US STOCKS-Wall St set for strong open after tax cut deal

Tue Dec 7, 2010 8:49am EST

 * Deal to extend tax cuts boosts futures
 * Oil futures rise to 2-year high, Chevron gains
 * Ireland expected to pass austerity budget
 * Futures up: S&P 11.9 pts, Dow 82 pts, Nasdaq 23.75 pts
 * For up-to-the-minute market news see [STXNEWS/US]
  (Recasts, adds details)
 By Leah Schnurr
 NEW YORK, Dec 7 (Reuters) - Wall Street was set to rise
strongly on Tuesday as investors bet that a deal to extend tax
breaks will prompt increased spending and buoy the economy.
 U.S. President Barack Obama announced the deal to renew
Bush-era tax cuts for wealthier Americans -- as Republicans had
wanted -- as well as the middle class. The deal was expected to
extend breaks on dividends and capital gains. For details, see
 Investors have said the tax cuts were necessary to keep the
fragile economic recovery on track as the cuts could lead to
more spending and investing. Keeping the capital gains tax
steady could make investors less inclined to sell shares. The
Financial Select Sector SPDR exchange-traded fund (XLF.P) rose
1.1 percent.
 "From a psychological standpoint, this probably will
continue to boost the markets in the sense that this most
likely will lead to an expansion in economic activity," said
Peter Cardillo, chief market economist at Avalon Partners in
New York.
 "People are going to be feeling a little bit better, and
that means they'll be maybe even spending a little bit more."
 S&P 500 futures SPc1 rose 11.9 points and were above fair
value, a formula that evaluates pricing by taking into account
interest rates, dividends and time to expiration on the
contract. Dow Jones industrial average futures DJc1 gained 82
points, and Nasdaq 100 futures NDc1 added 23.75 points.
 Commodities were up, with oil futures CLc1 climbing above
$90 a barrel for the first time in 26 months.
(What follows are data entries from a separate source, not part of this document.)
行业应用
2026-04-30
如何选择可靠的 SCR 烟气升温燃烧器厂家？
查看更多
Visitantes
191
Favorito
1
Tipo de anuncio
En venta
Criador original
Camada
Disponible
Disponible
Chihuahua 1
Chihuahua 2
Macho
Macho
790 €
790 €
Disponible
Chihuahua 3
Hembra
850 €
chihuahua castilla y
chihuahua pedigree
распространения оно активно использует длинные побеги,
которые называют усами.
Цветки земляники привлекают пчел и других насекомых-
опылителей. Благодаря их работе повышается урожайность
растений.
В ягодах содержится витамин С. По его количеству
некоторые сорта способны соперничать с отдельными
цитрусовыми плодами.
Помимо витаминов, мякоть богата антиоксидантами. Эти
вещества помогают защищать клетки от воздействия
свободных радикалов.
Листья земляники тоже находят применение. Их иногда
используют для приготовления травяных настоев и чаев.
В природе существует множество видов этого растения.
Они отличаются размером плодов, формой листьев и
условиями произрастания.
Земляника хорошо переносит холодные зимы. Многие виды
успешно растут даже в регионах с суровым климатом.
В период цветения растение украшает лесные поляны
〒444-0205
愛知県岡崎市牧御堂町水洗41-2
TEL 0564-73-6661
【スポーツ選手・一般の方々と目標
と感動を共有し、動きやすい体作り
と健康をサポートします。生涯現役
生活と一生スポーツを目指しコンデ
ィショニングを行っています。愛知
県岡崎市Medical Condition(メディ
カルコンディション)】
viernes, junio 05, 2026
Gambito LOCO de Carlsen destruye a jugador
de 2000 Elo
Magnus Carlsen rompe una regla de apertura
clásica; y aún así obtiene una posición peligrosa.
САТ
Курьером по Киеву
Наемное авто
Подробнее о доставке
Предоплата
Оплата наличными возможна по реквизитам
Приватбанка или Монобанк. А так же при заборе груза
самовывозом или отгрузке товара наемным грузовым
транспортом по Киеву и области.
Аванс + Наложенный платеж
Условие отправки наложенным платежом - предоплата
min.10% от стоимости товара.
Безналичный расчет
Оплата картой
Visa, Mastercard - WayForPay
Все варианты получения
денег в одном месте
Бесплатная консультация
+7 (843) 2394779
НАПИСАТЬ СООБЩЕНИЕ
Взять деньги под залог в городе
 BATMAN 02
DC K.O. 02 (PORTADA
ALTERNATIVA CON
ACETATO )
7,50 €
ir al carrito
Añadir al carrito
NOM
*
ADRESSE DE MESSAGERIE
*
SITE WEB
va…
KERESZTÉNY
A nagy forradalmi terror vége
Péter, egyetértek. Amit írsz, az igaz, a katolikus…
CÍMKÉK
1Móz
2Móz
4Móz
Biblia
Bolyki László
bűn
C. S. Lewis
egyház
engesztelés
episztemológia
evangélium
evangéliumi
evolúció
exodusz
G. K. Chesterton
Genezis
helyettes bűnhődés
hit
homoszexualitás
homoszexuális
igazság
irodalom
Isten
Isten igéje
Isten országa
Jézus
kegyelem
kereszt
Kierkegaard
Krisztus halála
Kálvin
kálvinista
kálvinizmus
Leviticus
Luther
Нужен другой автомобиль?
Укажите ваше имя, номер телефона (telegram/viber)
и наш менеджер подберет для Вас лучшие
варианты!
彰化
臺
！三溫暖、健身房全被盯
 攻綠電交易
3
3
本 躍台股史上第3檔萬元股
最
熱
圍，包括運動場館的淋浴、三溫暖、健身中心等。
Chevron Corp
(CVX.N) was up 1.1 percent at $85.85 before the opening bell.
 Futures shrugged off disappointment there was no further
action out of the euro zone to deal with its debt crisis. After
a five-hour meeting Monday, ministers said they would not
introduce any measures to tackle the threat of contagion.
 But in a positive sign, Ireland was expected to pass a
record austerity budget through parliament, averting the risk
of a snap election that could have plunged the country into a
deeper crisis. [ID:nLDE6B60DA]
 China is likely to raise interest rates in the coming days
in a demonstration of the government's resolve to tame
inflation, an official newspaper reported. [ID:nTOE6B602F]
 Investors are looking to China to help drive global
economic growth, and moves to rein in its economy have been
negative for the market. However, Cardillo said the worries
have already been priced in and shouldn't derail the rally.
 The U.S. government sold its remaining shares in Citigroup
Inc (C.N) for $4.35 apiece, marking an exit from ownership in
the bailed-out bank, with a $12 billion gross profit for
taxpayers. Its shares rose 2.9 percent to $4.58 after earlier
trading lower. [ID:nN06234751]
 Talbots Inc TLB.N sank nearly 24 percent to $8.68 in
early electronic trading after the retailer cut its full-year
forecast. [ID:nN07265459]
 Stocks ended flat Monday as worries about Europe's
situation frustrated investors. Analysts still see the S&P 500
breaking out of its recent range soon and surpassing an
intraday high for the year just above 1,227 reached on Nov. 5.
The S&P closed at 1,223.12 on Monday.